Alertaron sobre esta problemática a través de una campaña de información en hospitales de todo el país. Aseguran que se observan casos en pacientes de distintas provincias. Más de un millón de argentinos están expuestos a padecer una enfermedad fulminante causada por este tóxico.
Mirar la calle antes de cruzar, no tocar artefactos eléctricos con manos mojadas o controlar que no haya pérdidas de gas, son precauciones que cualquier persona debe tomar para no arriesgar su vida, pero ¿qué hacer cuando el peligro está en el agua y su alto contenido de arsénico?
En nuestro país, más de un millón de habitantes están expuestos a beber agua con elevados niveles de esa sustancia y padecer una enfermedad crónica que puede desencadenar diferentes tipos de cáncer. Es por eso que la Sociedad Argentina de Dermatología (SAD) viene llevando adelante una campaña concientización en hospitales de todo el país sobre la presencia de arsénico en el agua.
Esa sustancia se encuentra en la atmósfera, en el suelo, en organismos y aguas naturales, pero según se advirtió los reservorios de arsénico que se encuentran en el agua “constituyen un riesgo para la salud”.
“El arsénico actúa como un tóxico de acción lenta pero continua. Se acumula en el organismo a través de los años y puede producir tumores malignos cutáneos, lesiones en la piel y cáncer en órganos internos como el pulmón, estómago y vías urinarias”, explicó a Hoy el Dr. Esteban Saraceno, ex presidente de la SAD y coordinador de la campaña.
Según indicó el especialista, a esta enfermedad se la denomina Hidroarsenicismo Crónico Regional Endémico (HACRE), porque afecta a personas que viven en áreas donde la contaminación es alta y beben agua con arsénico en forma prolongada por muchos años. Este fenómeno es muy conocido en el ambiente dermatológico. “Vemos casos de personas que viven en distintos puntos del país. Muchas padecen cáncer cutáneo. También de pulmón, riñón y de hígado”, reconoció Saraceno.

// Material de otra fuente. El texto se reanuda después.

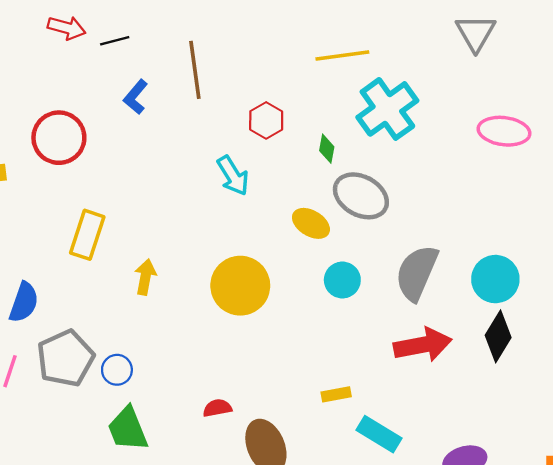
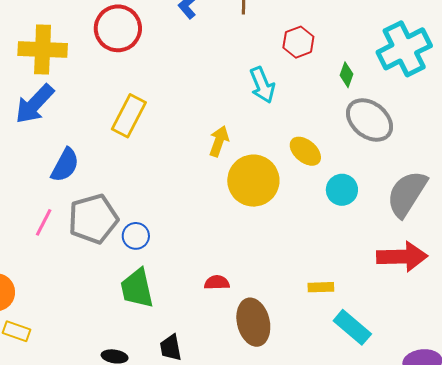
yellow ellipse: (311, 223) -> (305, 151), moved
yellow arrow: (145, 277) -> (219, 141), moved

Las provincias afectadas con arsénico en agua son: Chaco, Salta, Santiago del Estero, San Luis, San Juan, La Rioja, Santa Fe, Tucumán, Córdoba, la Pampa, Bs. As. y Río Negro. En todos estos lugares se han encontrado altas concentraciones de arsénico en las aguas que consume la población con valores que superan el estipulado por el Código Alimentario Argentino y la Organización Mundial de la Salud (OMS), que fijan el límite de arsénico aceptable en el agua bebible en 0,01 miligramo por litro.
Si bien la mayoría de los problemas de contaminación de las napas de agua con arsénico derivan de fenómenos naturales, como por la presencia de cenizas volcánicas de la era terciaria que se depositaron en el suelo, también son provocados por actividades del hombre como la minería, el uso de herbicidas y plaguicidas que contienen arsénico.